Jesus an'ĭstsiuax, kikŭttomaisauanistopuaiĭsksix natoi'sĭnaksĭsts, Ok'otoki, annŏk itsĭs'tŭpapiksĭstauŭk aiokotoksapiokoĭskaiau, netoi'nitsiu koke'i ĭstotom'okotok; am'ok Nin'a ot'apĭstutŭksĭnni ki skaie'tsip noŏps'pĭnanĭsts?

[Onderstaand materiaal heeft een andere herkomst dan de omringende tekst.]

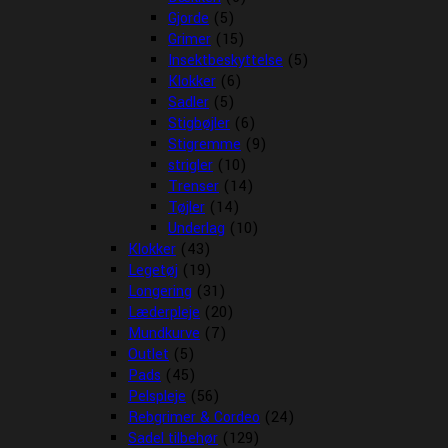
Gjorde
(5)
Grimer
(15)
Insektbeskyttelse
(5)
Klokker
(6)
Sadler
(5)
Stigbøjler
(6)
Stigremme
(9)
strigler
(10)
Trenser
(14)
Tøjler
(14)
Underlag
(10)
Klokker
(43)
Legetøj
(19)
Longering
(31)
Læderpleje
(20)
Mundkurve
(7)
Outlet
(5)
Pads
(45)
Pelspleje
(56)
Rebgrimer & Cordeo
(24)
Sadel tilbehør
(129)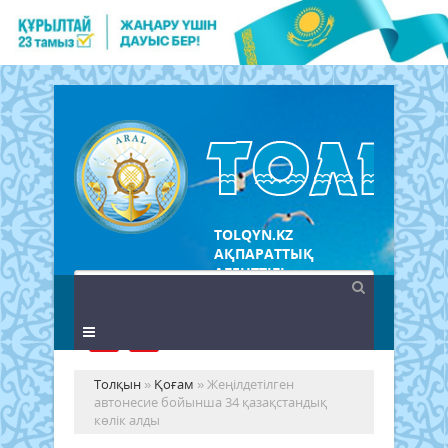
TOLQYN.KZ
АҚПАРАТТЫҚ
АГЕНТТІГІ
Толқын
»
Қоғам
» Жеңілдетілген
автонесие бойынша 34 қазақстандық
көлік алды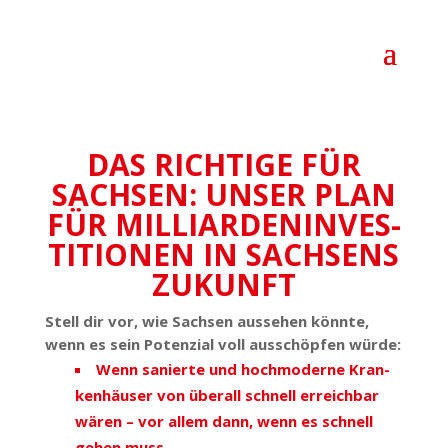
DAS RICHTIGE FÜR
SACHSEN: UNSER PLAN
FÜR MILLI­AR­DEN­IN­VES­
TI­TIONEN IN SACHSENS
ZUKUNFT
Stell dir vor, wie Sachsen aussehen könnte,
wenn es sein Potenzial voll ausschöpfen würde:
Wenn sanierte und hoch­mo­derne Kran­
ken­häuser von überall schnell erreichbar
wären – vor allem dann, wenn es schnell
gehen muss.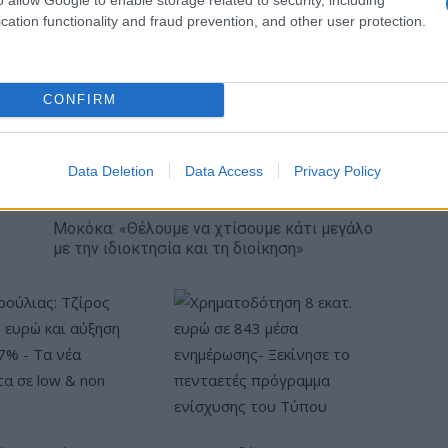
cation functionality and fraud prevention, and other user protection.
θα ακολουθήσουν άλλες αγορές.
CONFIRM
Data Deletion
Data Access
Privacy Policy
Μοκόκα: «Θέλουμε να χτίσουμε κάτι μεγάλο
με την ιδιοκτησία και τη διοίκηση»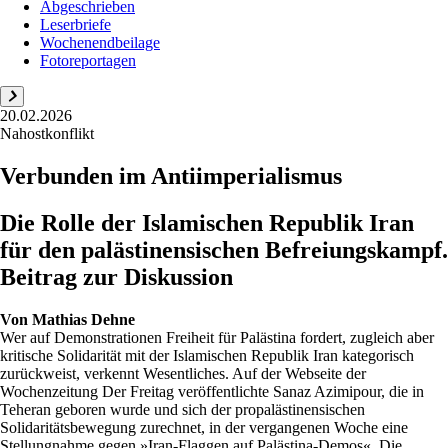
Abgeschrieben
Leserbriefe
Wochenendbeilage
Fotoreportagen
20.02.2026
Nahostkonflikt
Verbunden im Antiimperialismus
Die Rolle der Islamischen Republik Iran
für den palästinensischen Befreiungskampf.
Beitrag zur Diskussion
Von
Mathias Dehne
Wer auf Demonstrationen Freiheit für Palästina fordert, zugleich aber
kritische Solidarität mit der Islamischen Republik Iran kategorisch
zurückweist, verkennt Wesentliches. Auf der Webseite der
Wochenzeitung Der Freitag veröffentlichte Sanaz Azimipour, die in
Teheran geboren wurde und sich der propalästinensischen
Solidaritätsbewegung zurechnet, in der vergangenen Woche eine
Stellungnahme gegen »Iran-Flaggen auf Palästina-Demos«. Die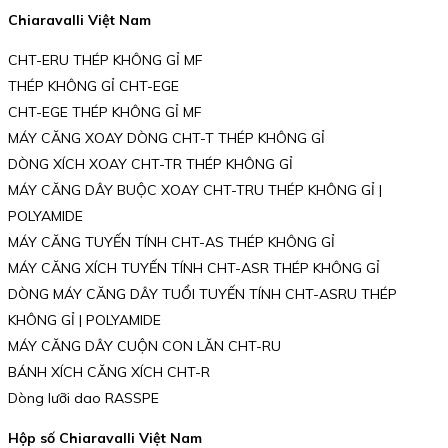
Chiaravalli Việt Nam
CHT-ERU THÉP KHÔNG GỈ MF
THÉP KHÔNG GỈ CHT-EGE
CHT-EGE THÉP KHÔNG GỈ MF
MÁY CĂNG XOAY DÒNG CHT-T THÉP KHÔNG GỈ
DÒNG XÍCH XOAY CHT-TR THÉP KHÔNG GỈ
MÁY CĂNG DÂY BUỘC XOAY CHT-TRU THÉP KHÔNG GỈ |
POLYAMIDE
MÁY CĂNG TUYẾN TÍNH CHT-AS THÉP KHÔNG GỈ
MÁY CĂNG XÍCH TUYẾN TÍNH CHT-ASR THÉP KHÔNG GỈ
DÒNG MÁY CĂNG DÂY TUỔI TUYẾN TÍNH CHT-ASRU THÉP
KHÔNG GỈ | POLYAMIDE
MÁY CĂNG DÂY CUỘN CON LĂN CHT-RU
BÁNH XÍCH CĂNG XÍCH CHT-R
Dòng lưỡi dao RASSPE
Hộp số Chiaravalli Việt Nam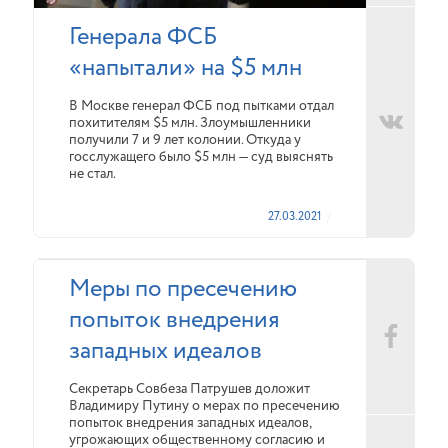
Генерала ФСБ
«напытали» на $5 млн
В Москве генерал ФСБ под пытками отдал
похитителям $5 млн. Злоумышленники
получили 7 и 9 лет колонии. Откуда у
госслужащего было $5 млн — суд выяснять
не стал.
27.03.2021
Меры по пресечению
попыток внедрения
западных идеалов
Секретарь Совбеза Патрушев доложит
Владимиру Путину о мерах по пресечению
попыток внедрения западных идеалов,
угрожающих общественному согласию и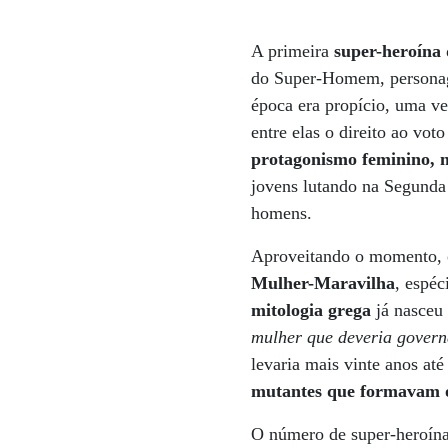
A primeira
super-heroína 
do Super-Homem, personage
época era propício, uma ve
entre elas o direito ao vot
protagonismo feminino,
jovens lutando na Segunda 
homens.
Aproveitando o momento, o
Mulher-Maravilha
, espé
mitologia grega
já nasceu
mulher que deveria govern
levaria mais vinte anos at
mutantes que formavam 
O número de super-heroína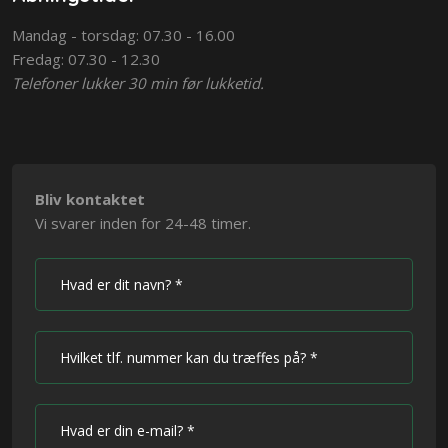
Mandag - torsdag: 07.30 - 16.00
Fredag: 07.30 - 12.30
Telefoner lukker 30 min før lukketid.
Bliv kontaktet
Vi svarer inden for 24-48 timer.​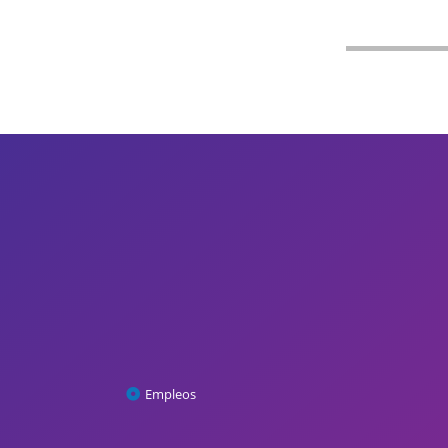
Empleos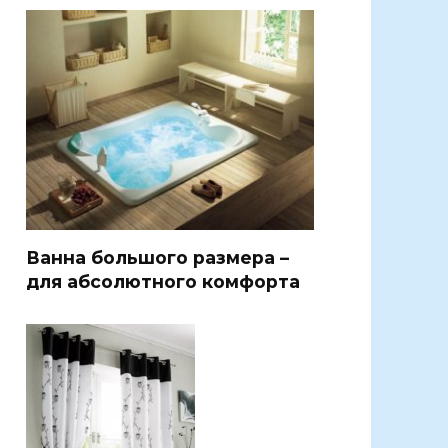
Ванна большого размера –
для абсолютного комфорта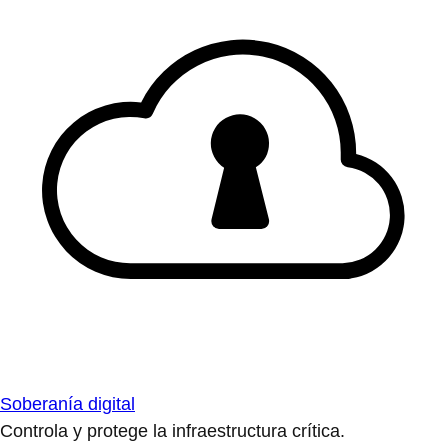
Soberanía digital
Controla y protege la infraestructura crítica.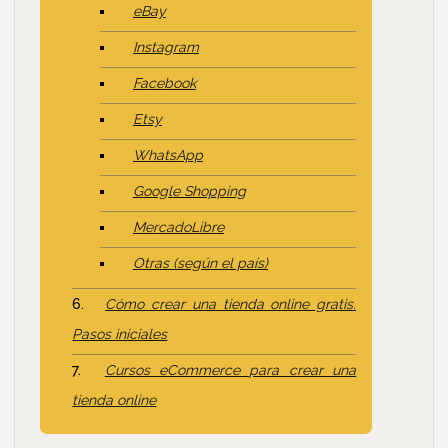
eBay
Instagram
Facebook
Etsy
WhatsApp
Google Shopping
MercadoLibre
Otras (según el país)
Cómo crear una tienda online gratis.
Pasos iniciales
Cursos eCommerce para crear una
tienda online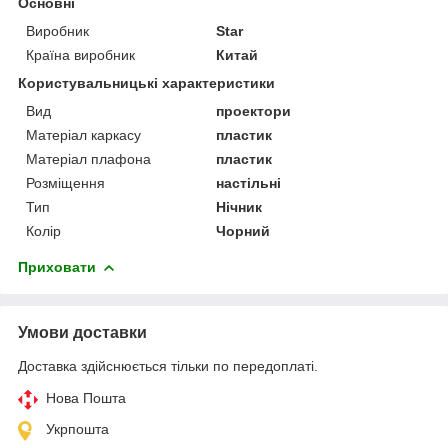
Основні
Виробник
Star
Країна виробник
Китай
Користувальницькі характеристики
Вид
проектори
Матеріал каркасу
пластик
Матеріал плафона
пластик
Розміщення
настільні
Тип
Нічник
Колір
Чорний
Приховати
Умови доставки
Доставка здійснюється тільки по передоплаті.
Нова Пошта
Укрпошта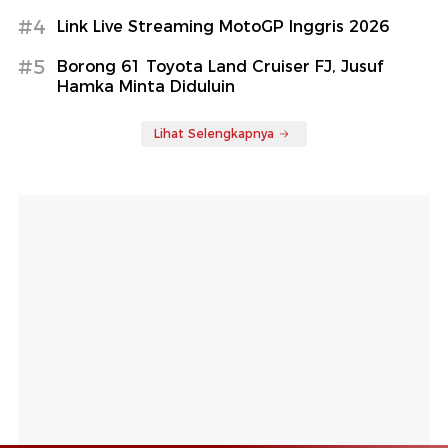
#4
Link Live Streaming MotoGP Inggris 2026
#5
Borong 61 Toyota Land Cruiser FJ, Jusuf
Hamka Minta Diduluin
Lihat Selengkapnya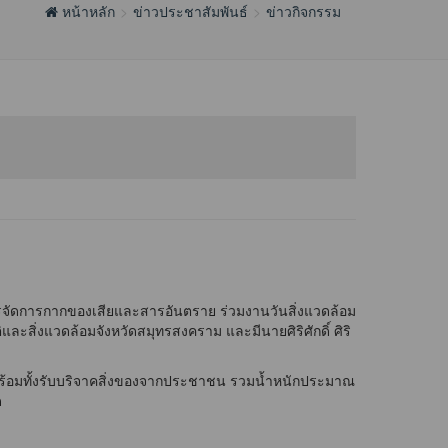
หน้าหลัก
ข่าวประชาสัมพันธ์
ข่าวกิจกรรม
รจัดการกากของเสียและสารอันตราย ร่วมงานวันสิ่งแวดล้อม
สิ่งแวดล้อมจังหวัดสมุทรสงคราม และมีนายศิริศักดิ์ ศิริ
พร้อมทั้งรับบริจาคสิ่งของจากประชาชน รวมน้ำหนักประมาณ
ด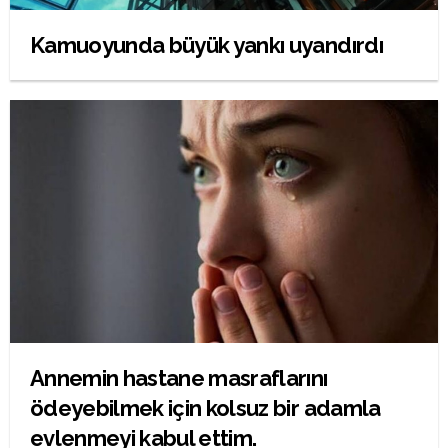
Kamuoyunda büyük yankı uyandırdı
Annemin hastane masraflarını
ödeyebilmek için kolsuz bir adamla
evlenmeyi kabul ettim.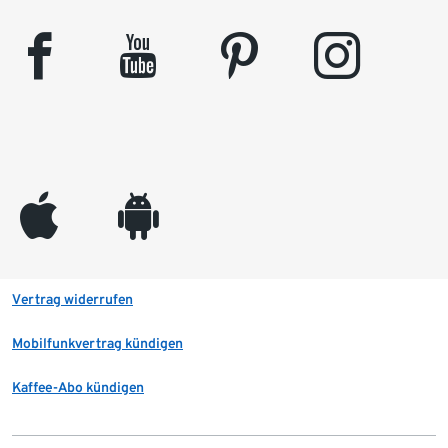
facebook
youtube
pinterest
instagram
appleinc
android
Vertrag widerrufen
Mobilfunkvertrag kündigen
Kaffee-Abo kündigen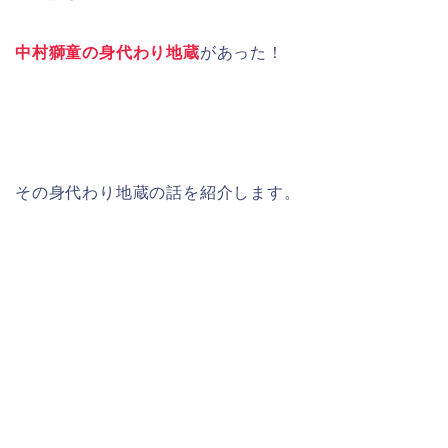
中村獅童の身代わり地蔵
があった！
その身代わり地蔵の話を紹介します。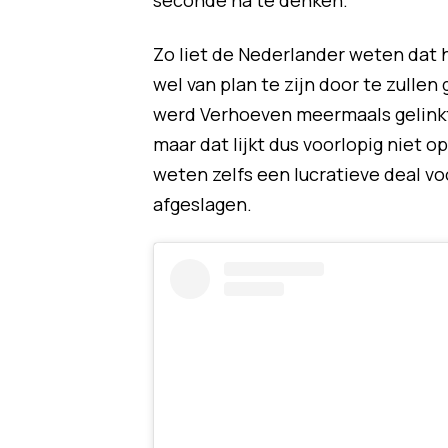
seconde na te denken.
Zo liet de Nederlander weten dat h
wel van plan te zijn door te zulle
werd Verhoeven meermaals gelinkt
maar dat lijkt dus voorlopig niet op
weten zelfs een lucratieve deal v
afgeslagen.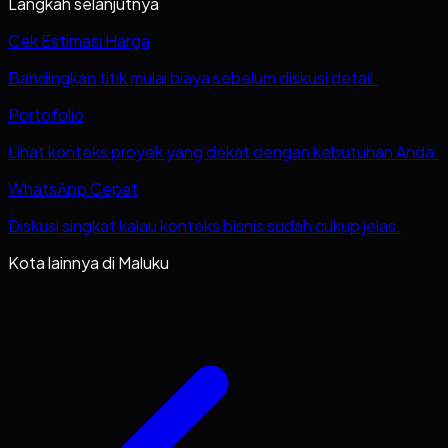
Langkah selanjutnya
Cek Estimasi Harga
Bandingkan titik mulai biaya sebelum diskusi detail.
Portofolio
Lihat konteks proyek yang dekat dengan kebutuhan Anda.
WhatsApp Cepat
Diskusi singkat kalau konteks bisnis sudah cukup jelas.
Kota lainnya di
Maluku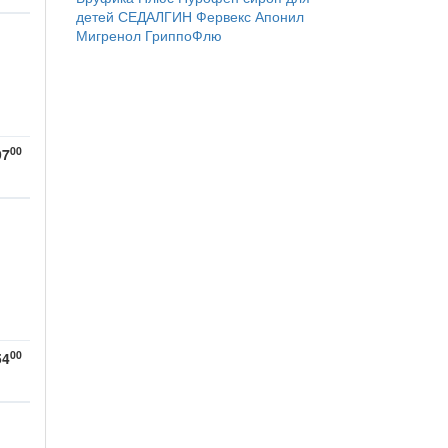
детей
СЕДАЛГИН
Фервекс
Апонил
Мигренол
ГриппоФлю
00
97
00
54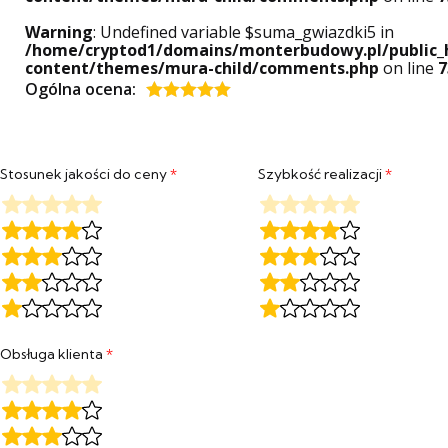
Warning
: Undefined variable $suma_gwiazdki5 in
/home/cryptod1/domains/monterbudowy.pl/public_
content/themes/mura-child/comments.php
on line
7
Ogólna ocena:
Oceniony
5
na 5.
Stosunek jakości do ceny
*
Szybkość realizacji
*
Obsługa klienta
*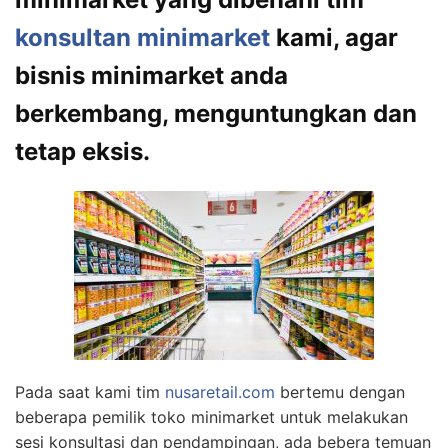
konsultan minimarket
kami, agar
bisnis minimarket anda
berkembang, menguntungkan dan
tetap eksis.
Pada saat kami tim
nusaretail.com
bertemu dengan
beberapa pemilik toko minimarket untuk melakukan
sesi konsultasi dan pendampingan, ada bebera temuan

43 Daarom zeg Ik ulieden, dat het Koninkrijk Gods van u zal weggenomen worden, en een volk gegeven, dat zijn vruchten voortbrengt.
Ŭn'nikaie kumut'anĭstopuau Spots'im istsĭn'naiisĭnni ak'otsip ksĕsto'au ki ak'okotau noke'tappix, anniks'isk aks'inasiĭxk.
44 En wie op deze steen valt, die zal verpletterd worden; en op wien hij valt, dien zal hij vermorzelen.
Ki annŏk' ai'akittutŭtsĭnnĭssiuŭk annŏk' ok'otoki, aksi'ksĭsiu, ki annŏk' matap'iuŏk ai'akittutŭtsĭnĭssiuŭk okotoki aksipin'iau.
45 En als de overpriesters en Farizeen deze Zijn gelijkenissen hoorden, verstonden zij, dat Hij van hen sprak.
Ki omŭk'atoiapiekuax ki Pharisees otokh'tsĭmsau parables, ĭsksĭnĭm'iau osto'auai umutai'puyisaie.
46 En zoekende Hem te vangen, vreesden zij de scharen, dewijl deze Hem hielden voor een profeet.
Ki otap'sŭmmŏsax mŏk'sixenŏsax, ŭs'stŭnnuyiauax akai'tappix, tŭk'ka ŭ, 'taiau mŏk'siprophetsi.